YOUR ASSIGNMENT:
Please copy out each line of the entries in which "variable" appears.

SUPPLIED RECORDS:
☆ ☆ ☆
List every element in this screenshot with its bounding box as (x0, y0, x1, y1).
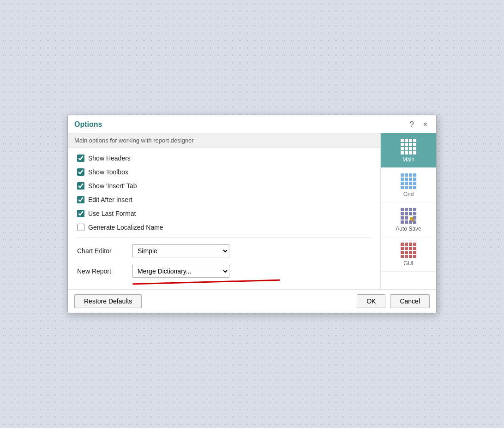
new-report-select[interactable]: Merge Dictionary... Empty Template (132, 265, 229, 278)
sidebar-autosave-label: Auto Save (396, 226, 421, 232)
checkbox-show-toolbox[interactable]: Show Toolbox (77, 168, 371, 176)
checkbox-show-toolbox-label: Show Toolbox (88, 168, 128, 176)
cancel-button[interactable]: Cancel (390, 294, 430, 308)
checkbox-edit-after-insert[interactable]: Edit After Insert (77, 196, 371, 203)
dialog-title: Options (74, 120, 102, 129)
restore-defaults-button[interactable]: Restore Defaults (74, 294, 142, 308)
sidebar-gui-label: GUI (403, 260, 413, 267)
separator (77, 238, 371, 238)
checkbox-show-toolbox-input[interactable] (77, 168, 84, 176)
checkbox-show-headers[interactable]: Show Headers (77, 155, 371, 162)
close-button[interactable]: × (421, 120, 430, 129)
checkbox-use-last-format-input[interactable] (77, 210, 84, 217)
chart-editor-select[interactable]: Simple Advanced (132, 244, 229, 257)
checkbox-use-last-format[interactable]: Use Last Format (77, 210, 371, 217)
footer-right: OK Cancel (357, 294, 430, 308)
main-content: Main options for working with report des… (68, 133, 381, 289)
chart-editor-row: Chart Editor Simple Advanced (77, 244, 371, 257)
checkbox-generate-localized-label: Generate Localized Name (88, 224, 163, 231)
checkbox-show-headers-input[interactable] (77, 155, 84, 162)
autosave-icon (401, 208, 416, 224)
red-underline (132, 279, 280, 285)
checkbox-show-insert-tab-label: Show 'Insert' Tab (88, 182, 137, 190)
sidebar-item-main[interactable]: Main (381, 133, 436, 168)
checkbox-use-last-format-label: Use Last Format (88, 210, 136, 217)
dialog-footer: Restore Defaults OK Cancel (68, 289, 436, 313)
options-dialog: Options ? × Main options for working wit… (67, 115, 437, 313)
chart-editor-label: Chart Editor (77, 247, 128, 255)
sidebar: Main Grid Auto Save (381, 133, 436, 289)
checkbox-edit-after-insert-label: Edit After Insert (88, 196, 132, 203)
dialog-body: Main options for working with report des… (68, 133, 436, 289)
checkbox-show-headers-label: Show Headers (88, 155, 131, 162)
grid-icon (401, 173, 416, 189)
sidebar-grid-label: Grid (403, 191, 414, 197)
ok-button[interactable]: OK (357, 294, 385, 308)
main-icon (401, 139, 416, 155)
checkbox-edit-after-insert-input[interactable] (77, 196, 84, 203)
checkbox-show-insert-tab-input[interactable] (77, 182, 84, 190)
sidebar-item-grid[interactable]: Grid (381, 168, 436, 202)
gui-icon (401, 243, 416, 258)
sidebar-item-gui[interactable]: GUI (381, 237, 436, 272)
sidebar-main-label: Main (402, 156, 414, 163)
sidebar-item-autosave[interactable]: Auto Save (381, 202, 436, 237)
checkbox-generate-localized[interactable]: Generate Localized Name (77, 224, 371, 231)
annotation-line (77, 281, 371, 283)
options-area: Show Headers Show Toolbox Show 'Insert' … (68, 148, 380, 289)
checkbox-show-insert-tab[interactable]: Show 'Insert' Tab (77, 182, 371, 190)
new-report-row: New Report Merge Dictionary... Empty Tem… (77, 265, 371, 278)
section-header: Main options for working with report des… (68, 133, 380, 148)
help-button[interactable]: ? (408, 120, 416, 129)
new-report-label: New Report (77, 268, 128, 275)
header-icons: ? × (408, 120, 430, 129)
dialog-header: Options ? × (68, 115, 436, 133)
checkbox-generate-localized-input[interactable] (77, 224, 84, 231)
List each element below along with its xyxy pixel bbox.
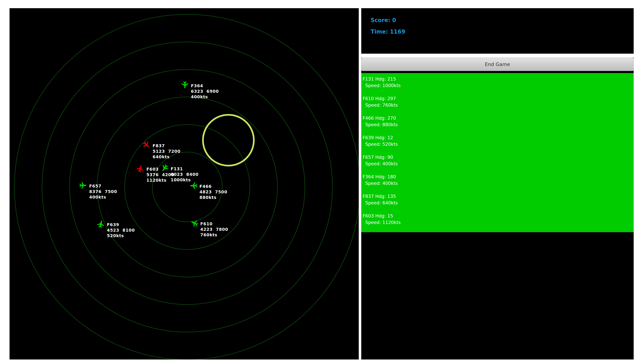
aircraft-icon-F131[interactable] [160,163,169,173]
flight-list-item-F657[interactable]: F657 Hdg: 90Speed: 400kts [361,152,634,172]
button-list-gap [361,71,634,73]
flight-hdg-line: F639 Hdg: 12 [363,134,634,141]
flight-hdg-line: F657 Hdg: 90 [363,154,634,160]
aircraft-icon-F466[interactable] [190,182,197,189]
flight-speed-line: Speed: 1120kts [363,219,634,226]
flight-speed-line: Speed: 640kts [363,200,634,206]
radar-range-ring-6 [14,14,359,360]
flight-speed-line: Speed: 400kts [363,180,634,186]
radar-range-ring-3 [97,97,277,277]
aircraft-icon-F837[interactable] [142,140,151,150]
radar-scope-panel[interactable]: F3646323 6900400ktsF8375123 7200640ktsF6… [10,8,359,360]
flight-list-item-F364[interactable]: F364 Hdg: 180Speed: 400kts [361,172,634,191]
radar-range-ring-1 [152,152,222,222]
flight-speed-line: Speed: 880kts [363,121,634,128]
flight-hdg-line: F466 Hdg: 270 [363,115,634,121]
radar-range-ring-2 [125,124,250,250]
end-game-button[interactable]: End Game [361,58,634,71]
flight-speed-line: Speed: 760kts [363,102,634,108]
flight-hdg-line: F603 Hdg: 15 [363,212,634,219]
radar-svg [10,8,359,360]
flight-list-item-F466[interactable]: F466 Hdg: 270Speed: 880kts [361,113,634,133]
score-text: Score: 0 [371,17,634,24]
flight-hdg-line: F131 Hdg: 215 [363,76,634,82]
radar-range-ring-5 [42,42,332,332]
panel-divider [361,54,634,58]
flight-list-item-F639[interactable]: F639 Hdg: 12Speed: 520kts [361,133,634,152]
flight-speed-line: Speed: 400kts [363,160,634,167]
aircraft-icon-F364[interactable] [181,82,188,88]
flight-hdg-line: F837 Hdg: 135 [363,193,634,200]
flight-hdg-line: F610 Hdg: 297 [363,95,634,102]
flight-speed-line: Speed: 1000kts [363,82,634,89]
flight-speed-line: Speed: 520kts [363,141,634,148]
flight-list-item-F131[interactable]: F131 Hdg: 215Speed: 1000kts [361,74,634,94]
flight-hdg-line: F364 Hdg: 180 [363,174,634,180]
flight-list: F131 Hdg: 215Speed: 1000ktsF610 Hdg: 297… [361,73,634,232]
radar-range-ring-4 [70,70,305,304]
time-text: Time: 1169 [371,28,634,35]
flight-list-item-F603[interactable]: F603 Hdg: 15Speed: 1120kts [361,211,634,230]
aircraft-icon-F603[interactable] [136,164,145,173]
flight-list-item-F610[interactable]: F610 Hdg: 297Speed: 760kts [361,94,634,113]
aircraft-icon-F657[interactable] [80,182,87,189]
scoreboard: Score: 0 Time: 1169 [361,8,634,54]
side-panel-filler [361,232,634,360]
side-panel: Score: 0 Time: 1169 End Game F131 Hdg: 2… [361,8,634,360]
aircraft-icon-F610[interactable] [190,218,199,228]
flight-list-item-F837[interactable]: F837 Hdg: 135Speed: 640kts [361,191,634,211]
☆ ☆ ☆
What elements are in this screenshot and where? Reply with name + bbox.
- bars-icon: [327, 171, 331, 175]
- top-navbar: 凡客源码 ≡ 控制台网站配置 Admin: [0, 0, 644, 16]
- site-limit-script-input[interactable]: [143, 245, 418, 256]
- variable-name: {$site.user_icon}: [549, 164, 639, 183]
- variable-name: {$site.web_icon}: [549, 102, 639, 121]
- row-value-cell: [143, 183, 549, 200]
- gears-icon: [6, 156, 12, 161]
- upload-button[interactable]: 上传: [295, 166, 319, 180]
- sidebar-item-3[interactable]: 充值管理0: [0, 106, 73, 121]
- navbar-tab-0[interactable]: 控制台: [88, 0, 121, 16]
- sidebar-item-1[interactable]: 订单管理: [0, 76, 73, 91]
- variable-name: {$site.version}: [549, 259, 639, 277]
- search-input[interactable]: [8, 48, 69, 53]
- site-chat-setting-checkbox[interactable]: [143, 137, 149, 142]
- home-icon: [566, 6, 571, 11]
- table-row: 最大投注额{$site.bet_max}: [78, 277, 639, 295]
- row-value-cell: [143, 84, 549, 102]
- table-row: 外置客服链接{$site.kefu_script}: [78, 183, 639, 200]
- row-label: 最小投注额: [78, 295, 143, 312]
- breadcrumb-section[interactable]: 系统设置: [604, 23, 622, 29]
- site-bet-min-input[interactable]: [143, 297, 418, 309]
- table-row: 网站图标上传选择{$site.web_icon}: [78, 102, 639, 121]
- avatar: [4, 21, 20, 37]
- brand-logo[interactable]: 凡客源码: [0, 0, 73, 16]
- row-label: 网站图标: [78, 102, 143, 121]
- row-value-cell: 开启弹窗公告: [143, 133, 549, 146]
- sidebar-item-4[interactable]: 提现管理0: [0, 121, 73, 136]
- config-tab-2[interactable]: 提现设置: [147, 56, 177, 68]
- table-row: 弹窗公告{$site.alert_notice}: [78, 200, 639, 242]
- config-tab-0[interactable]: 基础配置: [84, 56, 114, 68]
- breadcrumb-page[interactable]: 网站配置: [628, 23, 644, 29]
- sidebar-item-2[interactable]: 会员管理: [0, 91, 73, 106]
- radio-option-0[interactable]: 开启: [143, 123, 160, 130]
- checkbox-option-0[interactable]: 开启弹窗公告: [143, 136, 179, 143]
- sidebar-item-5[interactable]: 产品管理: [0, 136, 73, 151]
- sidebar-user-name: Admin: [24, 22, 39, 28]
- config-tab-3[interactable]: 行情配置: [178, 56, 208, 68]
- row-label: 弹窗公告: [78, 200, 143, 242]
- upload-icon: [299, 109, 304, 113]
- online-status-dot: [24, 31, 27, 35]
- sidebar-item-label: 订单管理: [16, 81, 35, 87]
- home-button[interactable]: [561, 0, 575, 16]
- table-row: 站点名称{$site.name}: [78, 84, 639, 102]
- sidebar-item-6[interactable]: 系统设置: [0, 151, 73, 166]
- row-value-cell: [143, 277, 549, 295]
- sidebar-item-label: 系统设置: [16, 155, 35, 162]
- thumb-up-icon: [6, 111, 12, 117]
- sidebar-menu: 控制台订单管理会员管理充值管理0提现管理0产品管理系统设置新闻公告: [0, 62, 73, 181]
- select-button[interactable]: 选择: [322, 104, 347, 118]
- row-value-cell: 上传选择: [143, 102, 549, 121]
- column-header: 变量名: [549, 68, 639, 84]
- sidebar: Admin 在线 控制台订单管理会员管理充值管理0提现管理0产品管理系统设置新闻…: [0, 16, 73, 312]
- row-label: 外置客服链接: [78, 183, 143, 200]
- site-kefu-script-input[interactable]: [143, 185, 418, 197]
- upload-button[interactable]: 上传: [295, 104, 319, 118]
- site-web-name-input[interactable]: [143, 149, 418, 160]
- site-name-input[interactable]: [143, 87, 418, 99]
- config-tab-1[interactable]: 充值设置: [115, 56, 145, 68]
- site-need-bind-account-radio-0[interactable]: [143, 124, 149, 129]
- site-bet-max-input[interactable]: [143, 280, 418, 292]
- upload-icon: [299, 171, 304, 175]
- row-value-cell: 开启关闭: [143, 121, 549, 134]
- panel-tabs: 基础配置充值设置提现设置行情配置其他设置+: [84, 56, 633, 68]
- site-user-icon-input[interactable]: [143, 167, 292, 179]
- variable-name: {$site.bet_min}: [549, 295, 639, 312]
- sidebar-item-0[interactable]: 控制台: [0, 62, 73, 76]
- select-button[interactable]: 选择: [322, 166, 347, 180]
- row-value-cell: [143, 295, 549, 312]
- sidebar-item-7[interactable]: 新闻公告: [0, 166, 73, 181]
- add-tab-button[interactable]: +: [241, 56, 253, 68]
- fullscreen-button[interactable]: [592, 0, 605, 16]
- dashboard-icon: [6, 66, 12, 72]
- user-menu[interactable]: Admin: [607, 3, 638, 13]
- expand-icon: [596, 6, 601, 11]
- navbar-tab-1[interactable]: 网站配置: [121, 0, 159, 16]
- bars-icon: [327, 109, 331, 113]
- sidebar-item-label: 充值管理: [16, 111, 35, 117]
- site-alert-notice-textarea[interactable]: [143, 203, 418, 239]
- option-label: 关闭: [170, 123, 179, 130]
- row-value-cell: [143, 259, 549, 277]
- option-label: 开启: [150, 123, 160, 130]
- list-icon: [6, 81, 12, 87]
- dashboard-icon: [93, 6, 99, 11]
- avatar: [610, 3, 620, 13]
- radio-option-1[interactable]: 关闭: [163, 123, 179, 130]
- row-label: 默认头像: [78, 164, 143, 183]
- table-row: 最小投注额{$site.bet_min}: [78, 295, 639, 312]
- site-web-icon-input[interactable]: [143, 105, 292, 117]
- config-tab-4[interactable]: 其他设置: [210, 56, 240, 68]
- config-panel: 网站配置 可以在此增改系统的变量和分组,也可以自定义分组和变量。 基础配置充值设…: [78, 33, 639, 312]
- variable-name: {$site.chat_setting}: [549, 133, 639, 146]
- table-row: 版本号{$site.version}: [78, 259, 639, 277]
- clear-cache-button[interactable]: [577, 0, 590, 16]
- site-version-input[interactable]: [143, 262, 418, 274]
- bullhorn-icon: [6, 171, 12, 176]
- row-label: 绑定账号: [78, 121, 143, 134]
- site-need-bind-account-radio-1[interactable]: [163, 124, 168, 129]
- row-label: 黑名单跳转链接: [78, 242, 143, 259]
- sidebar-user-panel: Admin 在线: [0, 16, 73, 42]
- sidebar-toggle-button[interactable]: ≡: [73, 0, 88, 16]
☆ ☆ ☆
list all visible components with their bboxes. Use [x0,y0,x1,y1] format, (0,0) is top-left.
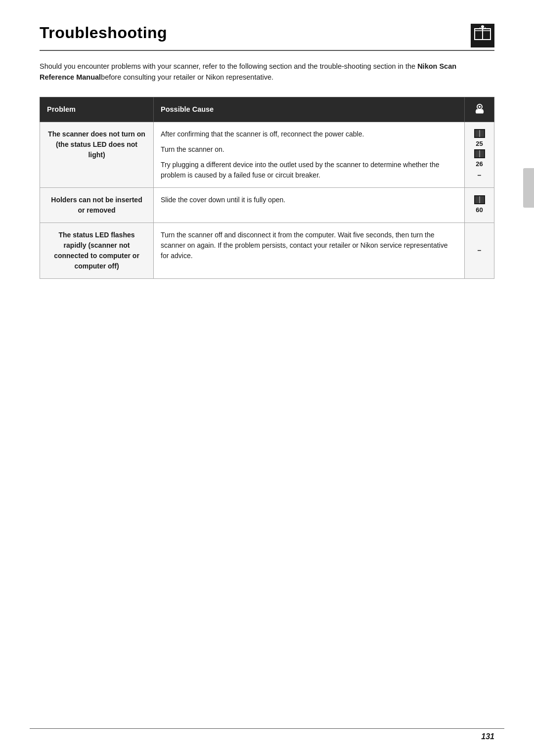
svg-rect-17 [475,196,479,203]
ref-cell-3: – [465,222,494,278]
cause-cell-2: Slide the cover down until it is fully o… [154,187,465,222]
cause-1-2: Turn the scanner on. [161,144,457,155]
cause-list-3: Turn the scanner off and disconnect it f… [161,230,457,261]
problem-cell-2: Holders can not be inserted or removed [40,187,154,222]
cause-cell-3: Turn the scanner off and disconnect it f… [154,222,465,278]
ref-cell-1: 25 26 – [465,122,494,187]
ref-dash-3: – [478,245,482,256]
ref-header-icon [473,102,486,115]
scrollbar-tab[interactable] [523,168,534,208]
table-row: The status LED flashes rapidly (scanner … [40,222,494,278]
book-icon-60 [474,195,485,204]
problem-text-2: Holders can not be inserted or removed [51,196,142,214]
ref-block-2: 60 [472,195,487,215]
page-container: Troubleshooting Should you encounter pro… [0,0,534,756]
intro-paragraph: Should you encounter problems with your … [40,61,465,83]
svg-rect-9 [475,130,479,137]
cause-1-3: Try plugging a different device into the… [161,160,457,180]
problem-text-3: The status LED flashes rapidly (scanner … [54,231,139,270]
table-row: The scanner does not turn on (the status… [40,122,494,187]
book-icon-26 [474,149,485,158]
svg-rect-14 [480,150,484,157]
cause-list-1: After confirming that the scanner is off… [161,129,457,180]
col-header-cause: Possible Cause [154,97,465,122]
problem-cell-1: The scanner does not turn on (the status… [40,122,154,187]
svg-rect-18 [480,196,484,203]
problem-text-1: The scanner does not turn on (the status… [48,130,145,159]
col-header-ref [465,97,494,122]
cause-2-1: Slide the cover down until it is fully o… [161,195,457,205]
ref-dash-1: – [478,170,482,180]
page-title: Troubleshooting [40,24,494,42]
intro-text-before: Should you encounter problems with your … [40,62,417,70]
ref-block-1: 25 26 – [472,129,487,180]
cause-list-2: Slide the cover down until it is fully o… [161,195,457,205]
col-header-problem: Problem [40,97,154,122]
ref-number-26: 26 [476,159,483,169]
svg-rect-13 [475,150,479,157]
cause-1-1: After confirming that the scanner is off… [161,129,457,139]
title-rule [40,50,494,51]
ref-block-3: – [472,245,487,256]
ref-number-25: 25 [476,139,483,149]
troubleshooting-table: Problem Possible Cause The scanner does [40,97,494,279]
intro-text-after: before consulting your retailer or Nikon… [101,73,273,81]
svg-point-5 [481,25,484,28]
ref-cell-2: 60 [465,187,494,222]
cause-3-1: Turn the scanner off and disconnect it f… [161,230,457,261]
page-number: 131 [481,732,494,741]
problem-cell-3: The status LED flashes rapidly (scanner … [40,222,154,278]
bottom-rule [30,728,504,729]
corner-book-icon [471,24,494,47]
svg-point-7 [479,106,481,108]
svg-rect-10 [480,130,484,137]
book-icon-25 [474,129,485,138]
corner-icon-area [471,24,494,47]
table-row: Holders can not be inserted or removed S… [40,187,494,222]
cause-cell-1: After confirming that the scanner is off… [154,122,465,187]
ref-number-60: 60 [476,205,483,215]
☆ ☆ ☆
COMPLETED EXERCISE:
- variable-name: {$site.user_icon}: [549, 164, 639, 183]
- variable-name: {$site.web_icon}: [549, 102, 639, 121]
- variable-name: {$site.version}: [549, 259, 639, 277]
- variable-name: {$site.bet_min}: [549, 295, 639, 312]
- variable-name: {$site.chat_setting}: [549, 133, 639, 146]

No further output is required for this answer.